In spring 2022, Seven Stories Press editor Greg Ruggiero read a New York Times op-ed that unnerved him. In it, University of Michigan law professor and former U.S. attorney Barbara McQuade discussed the then-upcoming state elections and how several candidates for secretary of state—the office that generally oversees voting in each state—were seeking to use the post as “a platform to spread disinformation” about the security of U.S. elections.

“What I saw in Barb’s message was an effort to warn the country about the very real possibility of fascism in America,” Ruggiero said. A few days later, Ruggiero emailed McQuade and invited her to expand her op-ed into a book. McQuade replied somewhat bashfully, he recalled, having never written a book before. But an introductory phone call and a few brainstorming sessions later, the two had mapped out what would become Attack from Within: How Disinformation Is Sabotaging America.

On February 27, the book landed with a splash, debuting at #3 on the New York Times bestseller list. Seven Stories publicity director Ruth Weiner largely credits McQuade for the book’s success. McQuade brought with her an audience from her appearances as a legal analyst on NBC News and MSNBC, her popular podcast #SistersInLaw, and some 680,000 followers on X. But there is also the book’s timely subject matter. The rising threat from disinformation is “arguably the most important issue of this historic moment,” said Seven Stories founder and publisher Dan Simon.

In Attack from Within, McQuade explores how bad actors at home and abroad are sowing division and eroding trust in the institutions that have sustained American democracy, and how social media platforms have become particularly potent engines of disinformation. The book’s final section offers several proposed solutions, all of which are anchored by a single core value: “an unyielding commitment to the truth,” McQuade writes. “While we can never rid politics of spin and advocacy,” she concludes, “we can insist on facts and refuse to perpetuate assertions we know to be lies.”

With some 67,000 copies in print so far, the book has resonated with readers. But it also feels especially pertinent for publishers. As trusted institutions, book publishers have long been regarded as bulwarks against disinformation.

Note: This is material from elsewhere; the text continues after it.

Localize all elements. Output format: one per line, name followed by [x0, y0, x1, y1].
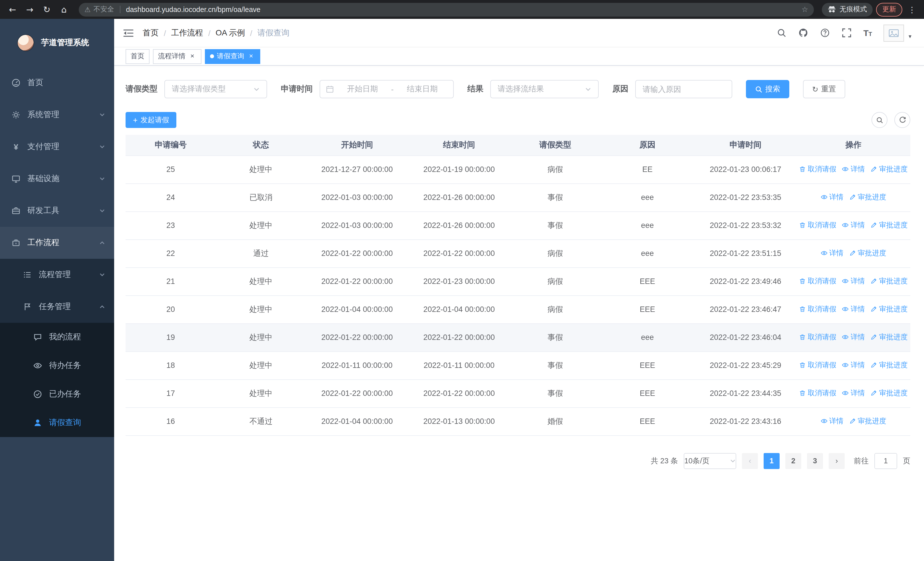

At the same time, however, book publishers have historically maintained a rather arm’s-length approach to fact-checking, for the most part putting the onus on authors to guarantee the accuracy of the facts contained in their manuscripts. But with disinformation on the rise, as McQuade argues in her book, is that kind of soft approach to accuracy still sufficient?

McQuade isn’t so sure. “While we all need to read with a critical eye to avoid being deceived or misled, publishers have a duty to the public to ensure that they are putting out accurate facts,” she said. “Failing to fact-check strikes me as a recipe for publishing false claims.”

Indeed, a scan of the publishing industry headlines suggests a number of recently published books might have benefited from a more rigorous fact-checking approach. Earlier this month, for example, critics took aim at White Rural Rage: The Threat to American Democracy by Paul Waldman and Tom Schaller (Random House), suggesting the authors misread or misused the academic data they relied on to create their political portrayal of white rural Americans. In a scathing piece in the Atlantic, contributing writer Tyler Austin Harper even cited the book’s “shoddy methodologies, misinterpreted data, and distorted studies” as evidence of an “anti-rural prejudice.” And Last November, former White House chief of staff Mark Meadows’s publisher, All Seasons Press, actually sued him after media reports suggested that Meadows told federal investigators that he had not seen any evidence of election fraud, seemingly contradicting statements in his book about the election being stolen.

While the political stakes have been raised in recent years, the issue of fact-checking for book publishers is hardly new. In a 2010 PW article, the late Random House publisher Daniel Menaker conceded that in the digital age it was probably time for publishers to revisit their fact-checking practices. Still, “total accuracy,” he said, will always be an “insoluble problem” for publishers, primarily due to costs. “It would be impossible for publishers to check all their books and still create an economy of scale.”

Ruggiero agrees there is “no simple answer” for publishers, especially in an age when the concern has shifted from James Frey’s embellishments in A Million Little Pieces, for example, to the kind of false narratives and alternative facts used to undermine our democracy. “Better fact-checking might mitigate misinformation,” he said, “but that does not address the willful attempt to achieve political domination through deception.”

At the same time, Ruggiero questions whether publishers can continue to risk passing the buck on accuracy. Indeed, Attack from Within was vetted by professional fact-checkers, which McQuade called an “essential” step in the book’s publication process. In addition, Ruggiero and McQuade worked “page by page” to check and cite sources (some “1,117 citations, to be exact,” Ruggiero said).

For Seven Stories, it is a matter of putting public interest over profit, Ruggiero suggested—something more publishers may also choose to do in these uncertain times. McQuade concurs: “Regardless of our political preferences, without a commitment to truth, we can’t expect to make any progress as a society.”